Fierce Poise – Helen Frankenthaler in New York by Alexander Nemerov



We are going through a period where many of the women neglected by art history, from Artemisia Gentileschi to Gwen John, are receiving their just recognition. (I can grovel to the feminists as well as the next man.) The latest one to emerge blinking into the spotlight is Helen Frankenthaler. She was lurking in the background as the Abstract Expressionist gang, that army of gunslingers, led by Jackson Pollock swaggered about New York. Frankenthaler had money (her father was a judge) unlike the rest of them and a liberal private education (Dalton and Bennington). She encountered sympathetic teachers in both schools and moved back home to New York to make a life as an artist. Ambitious and hard-working, she was also strategic in her romantic alignments. Her first serious relationship was with Clement Greenberg – a feted art critic at the time and the man who put Abstract Expressionism on the map. Later she moved on to Robert Motherwell.

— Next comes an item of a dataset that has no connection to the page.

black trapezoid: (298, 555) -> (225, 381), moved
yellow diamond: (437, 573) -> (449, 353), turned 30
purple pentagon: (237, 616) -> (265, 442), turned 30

However, its her art that really interests Nemerov and he gives us good reason to appreciate her originality. The book focuses on the 1950s New York art scene and it celebrates that scene as well as Frankenthaler’s significance.



The Hard Crowd – Essays 2000-2020 by Rachel Kushner


I generally like the cut of Rachel Kushner’s gib and have read her journalism in various places over the years in the New Yorker and the London Review of Books. This collection is a bit disappointing – few of the essays merit collecting apart from a short piece on the great Denis Johnson (Earth Angel) and the opening essay Girl on a Motorcycle.